The Palace ‘Pop-Off’ Shops
In the early days Palace was only available from skate stores (and the occasional boutique store), all of whom quickly sold out of product. The brand would also occasionally open an online store on their website for special releases, but trying to buy stuff from there was always a nightmare. From late 2012 to 2013, Palace first began dipping its toes in brick-and-mortar retail with a series of brief pop-up stores in London known as their ‘Pop-Off Shops’ or ‘Palace Retail Powerslide’.
In one of the first flashes of what would become the brand’s trademark irreverent sense of humor, flyers for the events promised ‘fully untrained staff’ and ‘posh new high-end shit’. Needless to say, the ventures proved to be a success and soon led to a more permanent fixture…
The Palace Shop in London
In April 2015, barely six years since the brand first launched, Lev and co made big steps when they announced the opening of the first ever Palace shop in London. Located in the heart of Soho on Brewer Street, the store’s plush marble flooring made clear references to the opulent Italian fashion labels that London’s youth wore during the UK Garage days (such as Moschino, Versace and Prada), and brought to the fore the brand’s unparalleled knack for taking the piss in the best way possible.

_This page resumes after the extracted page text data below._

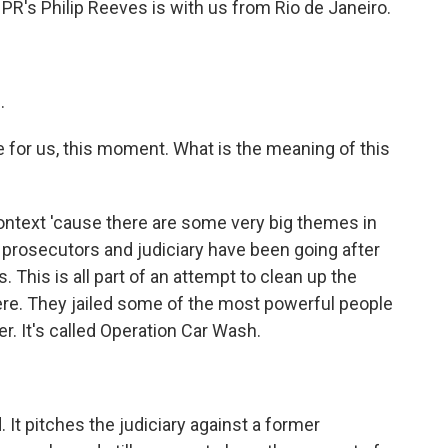
NPR's Philip Reeves is with us from Rio de Janeiro.
.
e for us, this moment. What is the meaning of this
ntext 'cause there are some very big themes in
s prosecutors and judiciary have been going after
 This is all part of an attempt to clean up the
ere. They jailed some of the most powerful people
r. It's called Operation Car Wash.
. It pitches the judiciary against a former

Located just around the corner from Supreme, the Palace shop has continued to benefit from the cross-pollination of hype between the two labels, with one clever adjustment; Supreme releases new product on a Thursday, so Palace releases theirs on Saturdays, giving the youth two days to run back home, drop off their bags and grabbeth more pea from Mumsie in time for the drop. Like clockwork.

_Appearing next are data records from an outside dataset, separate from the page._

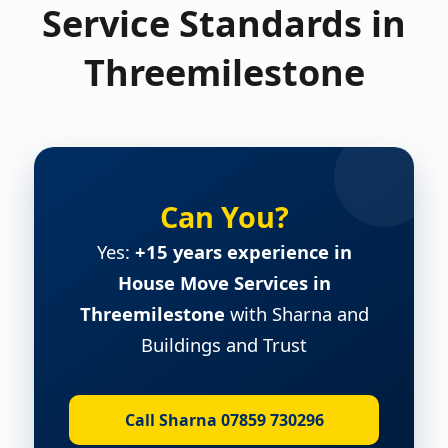
Service Standards in
Threemilestone
Can You?
Yes:
+15 years experience in
House Move Services in
Threemilestone
with Sharna and
Buildings and Trust
Call Sharna 07859 730296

The Palace Shop in New York
Having firmly conquered London in little more than two years, the choice was obvious when it came to the location for the next Palace shop. NYC is arguably the streetwear capital of the world, home to dozens of brands, sneaker stores and, obviously, skaters.
The latest chapter of Palace Skateboards continues in the brand’s ostentatious style, featuring a wall-sized velvet flag, marble flooring throughout, a giant TV screen at the background and, obviously a P-shaped fountain, obviously with a brass cherub who’s obviously holding a P whilst obviously taking a pee whilst obviously taking your p. Tanju’s japes have gone meta with this one.
How the Drops Work
Though the brand was a little bit more unpredictable in its infancy, these days Palace follows a relatively straightforward release schedule, releasing four seasonal collections a year; Spring, Summer, Fall, and Winter. Spring and Fall tend to be a little bit larger, but recent releases have seen the brand dropping pretty hefty collections throughout the year, to be fair.
Collections tend to release in a handful of drops throughout the season, announcing at the beginning of the week and releasing on Saturdays, launching at 00:00 GMT on their online store and the following morning at brick and mortar locations. Try to cop from the safety and comfort of your bed, and if it all goes wrong, wrap up warm and prepare to camp. Isn’t choice a liberating thing?
The Collaborations: Palace Skateboards x Umbro
One of the best things about the Palace brand is their completely unapologetic celebration of streetwear and urban culture from a British perspective. From UK Garage and House music to football and beers, Palace has always made a point of celebrating their homegrown culture. In 2012, the Choir pushed this to the max with a collaboration with iconic British sportswear label Umbro.
The capsule collection featured a number of classic athletic pieces, capped off with a pair of football jerseys inspired by the England team’s official kit for the 1990 World Cup in Italy. Then they rounded it all off with a grainy VHS tape of the whole gang drinking in a pub and watching the football. Absolutely flawless.
The Collaborations: Palace Skateboards x Reebok
For their next collaboration in 2013, Palace would join forces with another UK sportswear staple, this time on a footwear release. While Reebok might be better known for its aggressive basketball silhouettes in the U.S., back in Britain the brand is defined by its Reebok Classics training shoes. For their first footwear release, Palace recreated the Classic Leather and Workout silhouettes in classic color palettes with some subtle details including embossed Palace logo branding and very gaudy branded laces.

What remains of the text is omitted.